Soon Mellon was drawing on earthenware pots, and within a few years he had developed a method of glazing on stoneware which maintained the clarity of line and rich colour he so admired in the art of Matisse, Picasso and others in the School of Paris. It was a search that involved pioneering experiments with ash glazes derived from trees and plants such as chestnut, apple, pear, blackberry and bean, so achieving the pictorial clarity he wanted.

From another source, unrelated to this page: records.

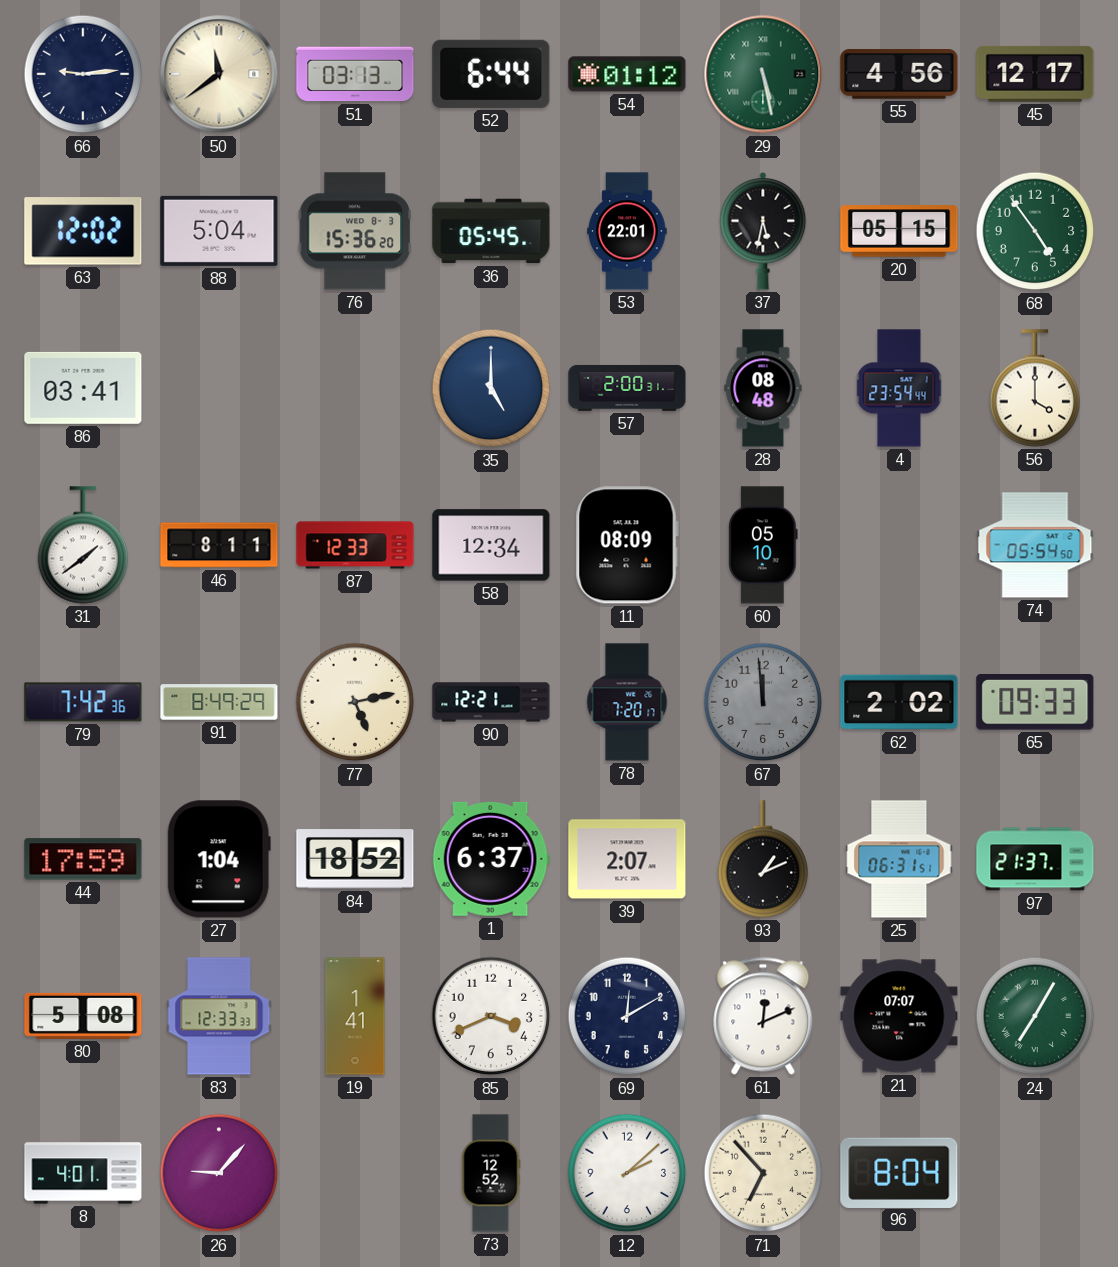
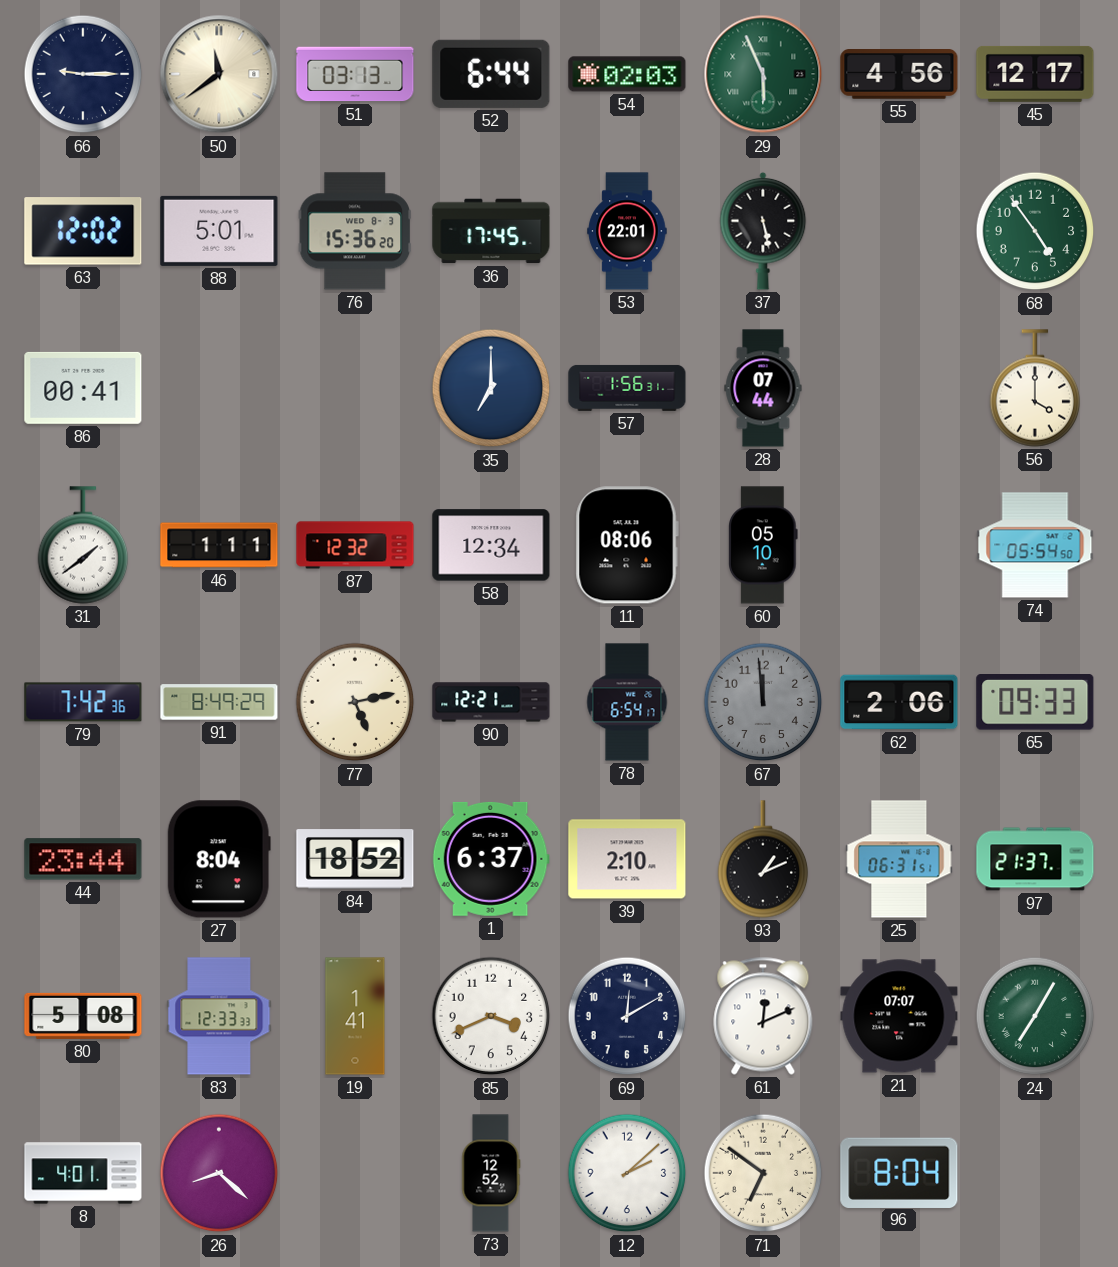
66: 9:14 -> 9:15
54: 01:12 -> 02:03
29: 5:28 -> 5:56
88: 5:04 -> 5:01
36: 05:45 -> 17:45
37: 5:32 -> 5:28
20: 05:15 -> none
86: 03:41 -> 00:41
35: 5:00 -> 7:00
57: 2:00 -> 1:56
28: 08:48 -> 07:44
4: 23:54 -> none
46: 8:11 -> 1:11
87: 12:33 -> 12:32
11: 08:09 -> 08:06
78: 7:20 -> 6:54
62: 2:02 -> 2:06
44: 17:59 -> 23:44
27: 1:04 -> 8:04
39: 2:07 -> 2:10
26: 9:07 -> 8:22
71: 6:53 -> 6:51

In 1958 Mellon and his wife set up a studio in Bognor Regis, where Mellon remained for the rest of his life. As well as pots, he set to making coil-built sculptural pieces and pinched clay figures, further ways in which he could express his drawing ideas three-dimensionally. His linear decoration on the curving bodies of his pots, using such themes as Daphne and Apollo and the Judgement of Paris, gave a sense of elliptical "real space" to his subjects. Meanwhile he experimented on paper and canvas, too, and his many solo exhibitions here and abroad usually included his typically vibrant narrative prints and paintings as well.

Much of Mellon's subject matter in the 1960s expressed the social consciousness of that era and was often political, focussing on such themes as the Irish Troubles, the Vietnam war and environmental issues. By the early 1970s, at which time he became head of art at Slindon College, a West Sussex boys' school, he had returned to his earlier obsession with mythology. Pluto and Persephone, Europa and the Bull, the Moon Goddess and other subjects populated a succession of pots that delighted collectors and were purchased by galleries such as the Victoria and Albert Museum, Pallant House, Chichester, the Museum of Applied Arts in Cologne and the National Museum of Ceramics in Valencia.

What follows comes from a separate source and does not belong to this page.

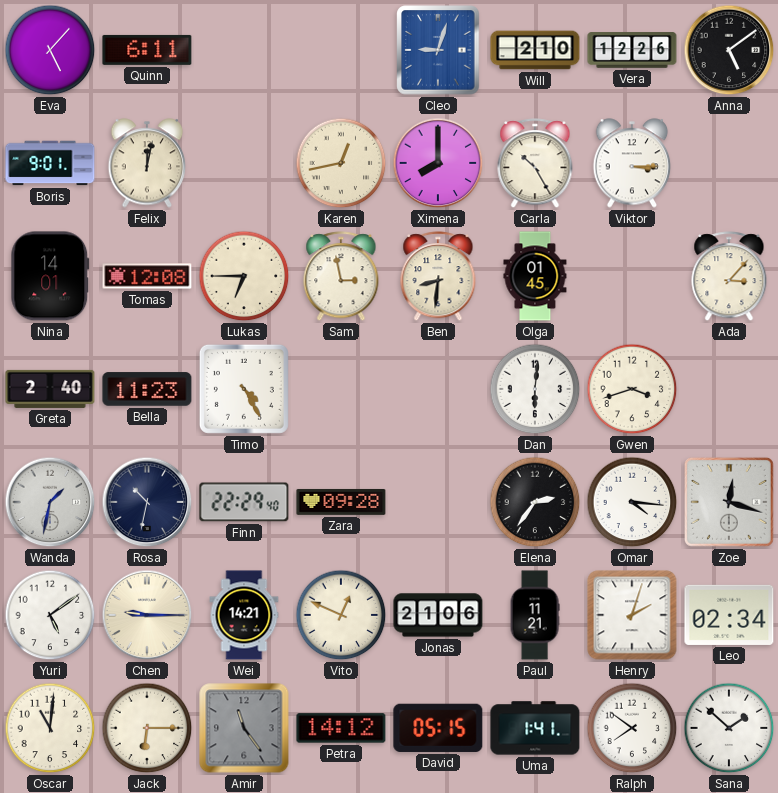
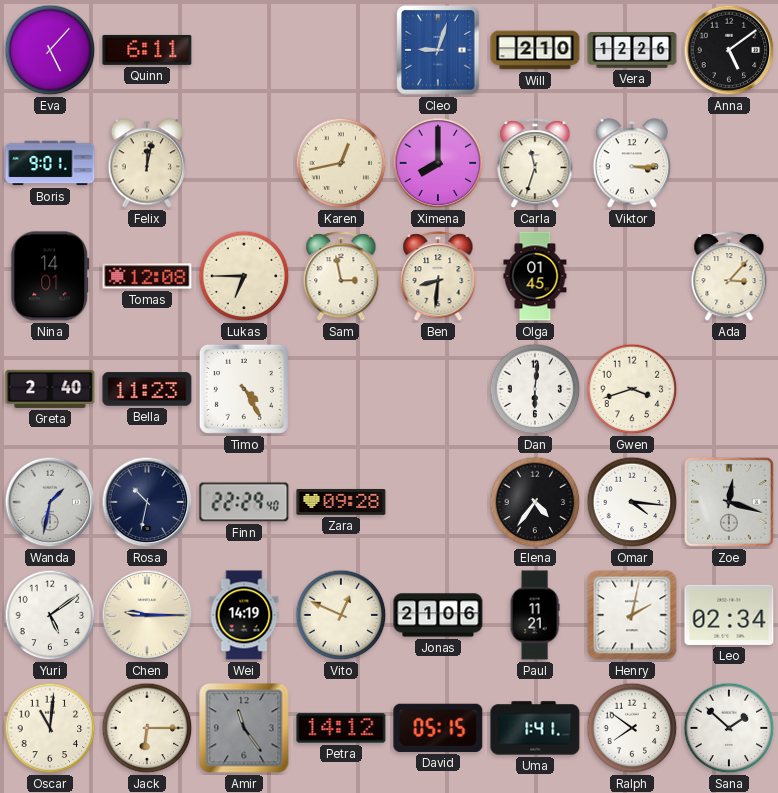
Carla: 10:25 -> 11:33
Elena: 2:36 -> 4:36
Wei: 14:21 -> 14:19
Henry: 2:03 -> 2:02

To keep his work fresh Mellon continued to draw directly from life. He was a traditionalist who believed in a good academic training, and was appalled by the marginalisation of art teaching in schools and colleges, and what he saw as the increasing neglect of the creative imagination in education. His own teaching at Slindon was later supplemented by pottery tuition at Havant Sixth Form College.

Mellon remained technically adventurous, not only in his experiments with glazes, but in his use of other firing methods. An encounter with the ceramist Jill Crowley in 1983 led to a series of expressive anthropomorphic raku figures, and he continued to produce a wealth of prints, with all aspects of his output documented in books he compiled with the writer Paul Foster. His final show was at the Ariana Museum in Geneva in 2012.

Mellon became one of the most distinctive members of the British ceramics scene. He was strongly principled and engaging in personality, and physically, with his long beard, he looked like some William Blake prophet. His home and studio in Sussex, crammed with pots, pictures and books, was a kind of visual manifesto for his belief in art as a bedrock in our lives. As he wrote, "the primary concern is to create a work of decorative poetic surprise and excitement", and it was certainly this spirit that Eric James Mellon, through his work and teaching, exemplified. He is survived by his children, Martin and Tessa.

Eric James Mellon, potter, printmaker and painter: born 30 November 1925; married Martina Thomas (died 1995; one son, one daughter); died 14 January 2014.